== Saved entries ==
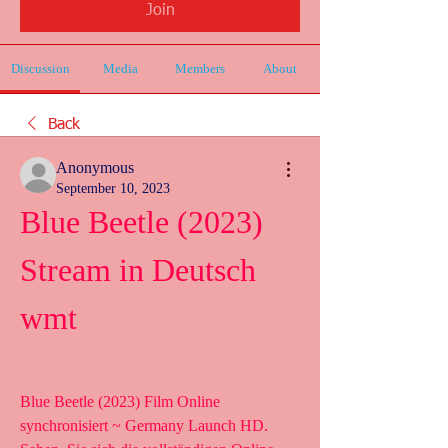
Join
Discussion
Media
Members
About
Back
Anonymous
September 10, 2023
Blue Beetle (2023) 
Stream in Deutsch 
wmt
Blue Beetle (2023) Film Online 
synchronisiert ~ Germany Launch HD. 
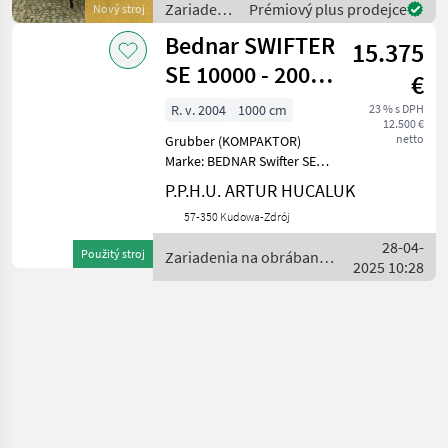
Zariadenia
Prémiový plus prodejce
Nový stroj
Arbeitssektionen in
na
Bednar SWIFTER
Parallellogrammaufhäng
15.375
obrábanie
pôdy /
SE 10000 - 2004
€
Bednar
ROK - 10 M
R. v. 2004
1000 cm
23 % s DPH
12.500 €
netto
Grubber (KOMPAKTOR)
Marke: BEDNAR Swifter SE
10000, Produktionsjahr
P.P.H.U. ARTUR HUCALUK
2004, Arbeitsbreite 10 m.
57-350 Kudowa-Zdrój
Wir bieten
Transportdienstleistungen
28-04-
Použitý stroj
Zariadenia na obrábanie
für die Lieferung gekaufter
2025 10:28
pôdy / Bednar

== About this task ==
Across the records, how many lines contain "Zariadenia"? Only the number should be given.

== Response to this task ==
2